# Mosquito report for Yampa/Green



## lindazco (Jul 6, 2004)

Anyone recently off the Yampa/Green that can provide a mosquito report? We launch Monday. Went this time last year, bugs were bad on Yampa, horrendous on the Green. Looks like flows are dropping and hoping it’s not as bad as last year. Thanks!


----------



## ryanguay (Oct 15, 2004)

We got off two weeks ago and didn't see any Mosquitos. But we had a nice windy day at the put in for Desolations, so maybe that kept them grounded?


----------



## ACheateaux (Dec 3, 2008)

Take me with you. I guarantee they’ll all come after me.


----------



## panicman (Apr 7, 2005)

lindazco said:


> Anyone recently off the Yampa/Green that can provide a mosquito report? We launch Monday. Went this time last year, bugs were bad on Yampa, horrendous on the Green. Looks like flows are dropping and hoping it’s not as bad as last year. Thanks!

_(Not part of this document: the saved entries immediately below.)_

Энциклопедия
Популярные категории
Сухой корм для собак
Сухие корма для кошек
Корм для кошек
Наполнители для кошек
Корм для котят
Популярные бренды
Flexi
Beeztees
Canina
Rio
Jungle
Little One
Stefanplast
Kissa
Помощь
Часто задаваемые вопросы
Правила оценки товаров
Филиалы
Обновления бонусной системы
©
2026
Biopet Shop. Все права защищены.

Lodore/Yampa just started letting trips back on June 7th so those groups are not off yet. With dropping water Im going to bet the bugs will be on a major rise especially if there is some warm weather.


----------



## Surrender2flow (Mar 5, 2019)

We put in for a deso/gray on 5/31 and they were TERRIBLE at the put in and first nights camp. After that we didn't have any issues at all the rest of the way. We took out on 6/7


----------



## co_biscuit (Feb 13, 2016)

*Bring a bug tent!*

From past experience, get yourself a coleman bug tent and some head nets. Water is dropping fast and its been fairly warm and sunny down there. I spent one of the worst cook crew duties of my life down there, and everyone ate dinner in their tents. I bought head nets and a bug tent when I got home so I never have to deal with that again.


----------



## burros (May 22, 2007)

I launched from Lodore 6/7. A couple mosquitoes at the put in, but not a one after that - even in Jones Hole.

I doubt that will be true in coming weeks since flow was high during our trip and water is coming down fast leaving a lot of muddy areas.

If it were me, I'd plan ahead for bugs.


----------



## lindazco (Jul 6, 2004)

Thanks. Sigh I guess we hit it right for bugs again this time. Oh well, it’s supposed to be breezy - blessing and a curse.


----------